The worst is: Wolf does come close to understanding the issue. He rightly blames Basel risk-weights for underweighting sovereign debt. He also rightly blames banks’ risk management models (which are based on Basel guidance and validated by regulators). Still, he never makes the link between real estate booms throughout the world and low RE lending/RE securitized risk-weights (and US housing agencies)*. Housing booms happened as a consequence of inequality and savings gluts; it’s just the way it is.
All this leads Wolf to attack the new classical assumptions of efficient (and self-correcting) markets and rational expectations. While he may have a point, the reasoning that led to this conclusion couldn’t be further from the truth: markets have never been free in the pre-crisis era. Rational expectations indeed deserve to be questioned, but in no way does this cast doubt on the free market dynamic price-researching process. He also rightly criticises inflation targeting, but his remedy, higher inflation targets and government deficits financed through money printing, entirely miss the point.
What are Wolf other solutions? He first discusses alternative economic theoretical frameworks. He discusses the view of Austrians and agrees with them about banking but dismisses them outright as ‘liquidationists’ (the usual straw man argument being something like ‘look what happened when Hoover’s Treasury Secretary Mellon recommended liquidations during the Depression: a catastrophe’; sorry Martin, but Hoover never implemented Mellon’s measures…). He also only relies on a certain Rothbardian view of the Austrian tradition and quotes Jesus Huerta de Soto. It would have been interesting to discuss other Austrian schools of thought and writers, such as Selgin, White and Horwitz, who have an entirely different perception of what to do during a crisis. But he probably has never heard of them. He once again completely misunderstands Austrian arguments when he wonders how business people could so easily be misled by wrong monetary policy (and he, incredibly, believes this questions the very Austrian belief in laissez-faire), and when he cannot see that Austrians’ goals is to prevent the boom phase of the cycle, not ‘liquidate’ once the bust strikes…

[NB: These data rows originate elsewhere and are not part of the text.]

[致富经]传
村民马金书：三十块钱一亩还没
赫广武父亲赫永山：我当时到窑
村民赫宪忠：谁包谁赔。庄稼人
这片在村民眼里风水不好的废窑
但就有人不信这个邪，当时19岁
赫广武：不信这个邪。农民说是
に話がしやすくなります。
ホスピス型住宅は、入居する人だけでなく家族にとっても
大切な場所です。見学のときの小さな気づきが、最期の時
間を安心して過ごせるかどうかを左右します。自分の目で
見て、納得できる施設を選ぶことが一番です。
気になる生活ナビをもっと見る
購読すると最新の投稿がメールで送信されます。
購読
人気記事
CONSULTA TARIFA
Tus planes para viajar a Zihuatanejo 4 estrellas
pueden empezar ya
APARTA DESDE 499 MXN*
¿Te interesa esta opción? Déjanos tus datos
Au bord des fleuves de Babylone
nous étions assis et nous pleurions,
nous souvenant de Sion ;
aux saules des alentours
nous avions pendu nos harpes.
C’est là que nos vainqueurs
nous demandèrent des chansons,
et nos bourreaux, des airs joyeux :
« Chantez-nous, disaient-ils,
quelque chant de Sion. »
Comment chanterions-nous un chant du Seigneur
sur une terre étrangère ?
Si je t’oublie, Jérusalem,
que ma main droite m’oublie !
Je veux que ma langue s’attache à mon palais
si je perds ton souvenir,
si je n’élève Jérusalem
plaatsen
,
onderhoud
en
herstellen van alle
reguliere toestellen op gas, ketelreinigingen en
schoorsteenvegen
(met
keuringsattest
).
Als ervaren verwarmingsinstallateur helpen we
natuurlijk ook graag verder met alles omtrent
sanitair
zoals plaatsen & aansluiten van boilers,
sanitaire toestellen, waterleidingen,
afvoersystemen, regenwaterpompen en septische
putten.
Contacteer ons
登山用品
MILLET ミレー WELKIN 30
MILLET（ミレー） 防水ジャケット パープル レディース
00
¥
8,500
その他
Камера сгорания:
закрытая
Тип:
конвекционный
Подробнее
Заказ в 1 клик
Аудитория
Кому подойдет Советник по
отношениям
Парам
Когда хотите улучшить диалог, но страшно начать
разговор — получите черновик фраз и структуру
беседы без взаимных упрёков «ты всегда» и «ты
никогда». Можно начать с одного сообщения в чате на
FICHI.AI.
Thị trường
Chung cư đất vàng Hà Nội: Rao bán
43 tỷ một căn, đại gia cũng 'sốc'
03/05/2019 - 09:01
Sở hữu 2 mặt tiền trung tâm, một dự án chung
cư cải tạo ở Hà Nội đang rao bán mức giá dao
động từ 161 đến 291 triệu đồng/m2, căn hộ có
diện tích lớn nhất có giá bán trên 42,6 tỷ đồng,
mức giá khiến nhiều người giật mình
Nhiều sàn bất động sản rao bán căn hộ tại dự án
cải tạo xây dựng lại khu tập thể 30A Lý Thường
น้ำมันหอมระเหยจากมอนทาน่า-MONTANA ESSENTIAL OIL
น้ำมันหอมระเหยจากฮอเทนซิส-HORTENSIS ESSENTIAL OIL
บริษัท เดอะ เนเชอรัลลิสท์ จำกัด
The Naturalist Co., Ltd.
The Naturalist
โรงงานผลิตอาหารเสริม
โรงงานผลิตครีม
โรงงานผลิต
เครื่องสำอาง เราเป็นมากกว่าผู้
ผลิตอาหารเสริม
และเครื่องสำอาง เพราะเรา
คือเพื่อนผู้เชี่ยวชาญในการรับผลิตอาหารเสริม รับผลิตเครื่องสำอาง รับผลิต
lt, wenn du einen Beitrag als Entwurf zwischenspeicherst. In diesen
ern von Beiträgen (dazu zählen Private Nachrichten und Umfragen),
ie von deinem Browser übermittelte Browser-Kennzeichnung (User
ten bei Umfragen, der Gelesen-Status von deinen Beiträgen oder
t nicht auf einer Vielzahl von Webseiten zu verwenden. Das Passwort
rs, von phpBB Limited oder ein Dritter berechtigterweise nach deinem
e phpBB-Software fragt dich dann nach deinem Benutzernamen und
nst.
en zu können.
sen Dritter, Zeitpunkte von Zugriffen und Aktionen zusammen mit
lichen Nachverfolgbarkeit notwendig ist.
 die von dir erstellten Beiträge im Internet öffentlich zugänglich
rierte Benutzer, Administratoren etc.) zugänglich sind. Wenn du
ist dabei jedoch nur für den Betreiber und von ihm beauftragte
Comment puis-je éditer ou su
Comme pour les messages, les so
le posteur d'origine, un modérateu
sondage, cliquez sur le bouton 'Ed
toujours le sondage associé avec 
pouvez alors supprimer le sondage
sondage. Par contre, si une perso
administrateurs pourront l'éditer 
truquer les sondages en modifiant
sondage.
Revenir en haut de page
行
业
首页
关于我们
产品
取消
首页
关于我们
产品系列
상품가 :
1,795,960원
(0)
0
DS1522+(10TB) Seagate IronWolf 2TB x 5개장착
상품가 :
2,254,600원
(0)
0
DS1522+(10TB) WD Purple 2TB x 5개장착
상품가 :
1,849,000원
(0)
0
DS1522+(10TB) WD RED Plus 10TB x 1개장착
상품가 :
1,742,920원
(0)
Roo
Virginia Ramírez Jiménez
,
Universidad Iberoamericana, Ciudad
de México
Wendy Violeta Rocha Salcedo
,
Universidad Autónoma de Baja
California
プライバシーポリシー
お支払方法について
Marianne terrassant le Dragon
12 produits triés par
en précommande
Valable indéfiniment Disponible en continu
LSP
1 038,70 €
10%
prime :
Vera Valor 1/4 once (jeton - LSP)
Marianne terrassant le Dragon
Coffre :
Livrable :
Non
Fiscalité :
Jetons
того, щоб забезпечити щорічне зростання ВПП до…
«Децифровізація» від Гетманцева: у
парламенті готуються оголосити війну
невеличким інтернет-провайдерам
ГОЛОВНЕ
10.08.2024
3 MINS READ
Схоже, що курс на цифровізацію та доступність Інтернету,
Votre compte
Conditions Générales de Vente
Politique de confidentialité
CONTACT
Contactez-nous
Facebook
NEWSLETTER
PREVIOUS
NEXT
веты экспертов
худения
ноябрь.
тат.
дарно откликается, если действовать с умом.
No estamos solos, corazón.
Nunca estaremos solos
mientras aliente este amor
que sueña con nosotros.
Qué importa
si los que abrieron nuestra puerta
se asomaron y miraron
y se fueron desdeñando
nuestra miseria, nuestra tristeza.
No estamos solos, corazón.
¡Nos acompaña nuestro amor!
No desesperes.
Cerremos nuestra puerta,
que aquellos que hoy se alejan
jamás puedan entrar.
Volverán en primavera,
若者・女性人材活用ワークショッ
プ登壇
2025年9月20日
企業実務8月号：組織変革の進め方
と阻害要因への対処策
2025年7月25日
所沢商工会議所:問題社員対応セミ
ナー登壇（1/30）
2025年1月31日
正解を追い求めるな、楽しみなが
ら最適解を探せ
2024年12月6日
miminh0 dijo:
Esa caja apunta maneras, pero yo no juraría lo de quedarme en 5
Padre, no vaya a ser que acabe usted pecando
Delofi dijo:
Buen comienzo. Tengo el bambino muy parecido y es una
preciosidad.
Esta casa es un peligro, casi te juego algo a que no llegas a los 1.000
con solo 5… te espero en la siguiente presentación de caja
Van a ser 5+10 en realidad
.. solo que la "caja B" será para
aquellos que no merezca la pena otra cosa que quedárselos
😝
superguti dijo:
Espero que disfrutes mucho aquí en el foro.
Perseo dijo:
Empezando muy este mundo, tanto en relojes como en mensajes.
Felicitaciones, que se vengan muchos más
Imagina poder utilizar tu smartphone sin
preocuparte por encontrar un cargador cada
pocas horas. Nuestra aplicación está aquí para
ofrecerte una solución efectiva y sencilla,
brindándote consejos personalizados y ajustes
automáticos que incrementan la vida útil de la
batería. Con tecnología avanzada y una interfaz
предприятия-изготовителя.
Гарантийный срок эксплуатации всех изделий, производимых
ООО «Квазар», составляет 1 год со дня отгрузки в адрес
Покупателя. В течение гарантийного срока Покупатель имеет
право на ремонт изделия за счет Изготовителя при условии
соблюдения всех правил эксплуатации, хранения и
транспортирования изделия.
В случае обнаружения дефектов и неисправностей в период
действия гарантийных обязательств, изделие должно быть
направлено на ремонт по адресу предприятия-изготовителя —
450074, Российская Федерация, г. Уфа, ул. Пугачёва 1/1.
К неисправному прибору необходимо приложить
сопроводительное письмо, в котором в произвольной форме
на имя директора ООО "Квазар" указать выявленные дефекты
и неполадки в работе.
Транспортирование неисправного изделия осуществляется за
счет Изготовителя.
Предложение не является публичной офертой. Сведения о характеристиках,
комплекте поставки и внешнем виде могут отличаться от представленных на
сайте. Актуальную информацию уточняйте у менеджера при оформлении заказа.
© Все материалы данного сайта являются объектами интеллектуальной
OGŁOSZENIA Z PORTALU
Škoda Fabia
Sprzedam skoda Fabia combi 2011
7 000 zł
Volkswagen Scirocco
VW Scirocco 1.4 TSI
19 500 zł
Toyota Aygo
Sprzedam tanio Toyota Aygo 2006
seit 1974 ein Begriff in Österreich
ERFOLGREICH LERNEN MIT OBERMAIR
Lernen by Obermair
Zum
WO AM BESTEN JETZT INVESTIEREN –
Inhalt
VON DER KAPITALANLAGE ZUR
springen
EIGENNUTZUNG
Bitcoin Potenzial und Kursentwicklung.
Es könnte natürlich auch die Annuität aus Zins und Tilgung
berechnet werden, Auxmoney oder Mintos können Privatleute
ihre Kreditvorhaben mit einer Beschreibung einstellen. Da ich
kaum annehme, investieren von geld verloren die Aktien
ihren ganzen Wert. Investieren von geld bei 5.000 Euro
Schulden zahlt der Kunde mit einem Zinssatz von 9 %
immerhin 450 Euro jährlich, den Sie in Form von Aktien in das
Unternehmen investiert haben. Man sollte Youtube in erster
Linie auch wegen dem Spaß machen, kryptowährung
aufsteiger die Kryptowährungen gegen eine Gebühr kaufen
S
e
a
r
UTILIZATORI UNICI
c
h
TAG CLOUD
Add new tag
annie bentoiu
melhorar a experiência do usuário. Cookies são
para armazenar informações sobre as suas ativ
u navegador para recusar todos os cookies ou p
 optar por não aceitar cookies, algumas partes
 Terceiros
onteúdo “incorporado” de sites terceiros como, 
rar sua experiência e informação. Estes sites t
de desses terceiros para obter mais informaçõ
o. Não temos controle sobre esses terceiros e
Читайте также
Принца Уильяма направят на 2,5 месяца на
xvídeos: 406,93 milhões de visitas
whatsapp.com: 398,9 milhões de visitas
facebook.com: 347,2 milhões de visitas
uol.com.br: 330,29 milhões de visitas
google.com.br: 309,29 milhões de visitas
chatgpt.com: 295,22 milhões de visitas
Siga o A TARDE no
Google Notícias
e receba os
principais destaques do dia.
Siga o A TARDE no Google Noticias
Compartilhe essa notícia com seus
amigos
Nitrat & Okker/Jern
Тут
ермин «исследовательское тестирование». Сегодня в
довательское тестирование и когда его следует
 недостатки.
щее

Unsurprisingly, post-Keynesian Minsky is his school of choice. But he also partly endorses Modern Monetary Theory, and in particular its banking view:
banks do not lend out their reserves at the central bank. Banks create loans on their own, as already explained above. They do not need reserves to do so and, indeed, in most periods, their holdings of reserves are negligible.
I have already written at length why this view (the ‘endogenous money’ theory) is inaccurate (see here, here, here, here and here).
He then takes on finance and banking reform. He doubts of the effectiveness of Basel 3 (which he judges ‘astonishingly complex’) and macro-prudential measures, and I won’t disagree with him. But what he proposes is unclear. He seems to endorse a form of 100% reserve banking (the so-called Chicago Plan). As I have written on this blog before, I am really unsure that such form of banking, which cannot respond to fluctuations in the demand for money and potentially create monetary disequilibrium, would work well. Alternatively, he suggests almost getting rid of risk-weighted assets and hybrid capital instruments (he doesn’t understand their use… shareholder dilution anyone?) and force banks to build thicker equity buffers and report a simple leverage ratio. He dismisses the fact that higher capital requirements would impact economic activity by saying:
Nobody knows whether higher equity would mean a (or even any) significant loss of economic opportunities, though lobbyists for banks suggest that much higher equity ratios would mean the end of our economy. This is widely exaggerated. After all, banks are for the most part not funding new business activities, but rather the purchase of existing assets. The economic value of that is open to question.
Apart from the fact that he exaggerates banking lobbyists’ claims to in turn accuse them of… exaggerating, he here again demonstrates his ignorance of banking history. Before Basel rules, banks’ lending flows were mostly oriented towards productive commercial activities (strikingly, real estate lending only represented 3 to 8% of US banks’ balance sheets before the Great Depression). ‘Unproductive’ real estate lending only took over after the Basel ruleset was passed.
The case for higher capital requirements is not very convincing and primarily depends on the way rules are enforced. Moreover, there is too much focus on ‘equity’. Wolf got part of his inspiration from Admati and Hellwig’s book, The Bankers’ New Clothes. But after a rather awkward exchange I had with Admati on Twitter, I question their actual understanding of bank accounting:
While his discussion of the Eurozone problems is quite interesting, his description of the Eurozone crisis still partly rests on false assumptions about the banking system. Unfortunately, it is sad to see that an experienced economist such as Martin Wolf can write a whole book attacking a straw man.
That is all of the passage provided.